JM
Jenny McMahon
University of Tasmania
Eating Dis/Orders and Recovery: Athlete Autobiographies as Critical Discursive Pedagogies
In this presentation the cultural construction of eating dis/orders within the context of sport and intersecting meanings of ‘mental pain’ and ‘recovery’ is explored. Using sport autobiographies as analytical and pedagogical narrative resources (Sparkes & Stewart, 2016), results of a critical discourse analysis of two elite women swimmer’s personal/public self-stories of eating disorders (i.e., Leisel Jones – “Body Lengths’; Amanda Beard – “In the Water they Can’t See you Cry”) are presented. This work builds on critical feminist research in health psychology that theorizes dis/ordered bodies as constituted within, and by, socio-cultural discourses (Malson & Burns, 2009). Through focusing on taken for granted forms of ‘language in use’ within the stories to create ‘subject positions’, how eating disorders are talked about are highlighted (e.g., positioning athletes as passive to whom eating disorders happen, dis/order as shameful and secretive, relational interactions as causes) and problematized.

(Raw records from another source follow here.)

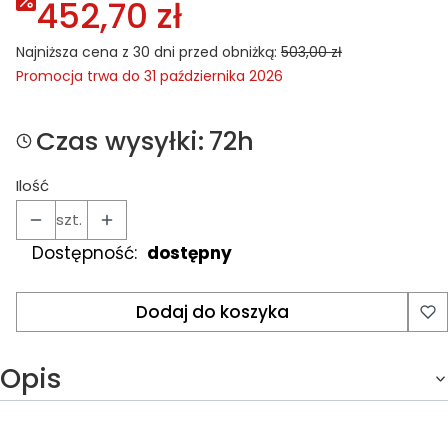
452,70 zł
Najniższa cena z 30 dni przed obniżką:
503,00 zł
Promocja trwa do 31 października 2026
Czas wysyłki:
72h
Ilość
szt.
Dostępność:
dostępny
Dodaj do koszyka
Opis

The nuanced ways in which struggle, pain and recovery are experienced within body and performance discourses, in terms of agency and resistance in relation to subject positions constructed within discourses is also discussed. Conclusions centre on how autobiographies may serve as public self-storied, discursive forms of ‘confession’ and ‘redemption’ to (re)construct eating dis/order meanings in athlete’s narrative lives.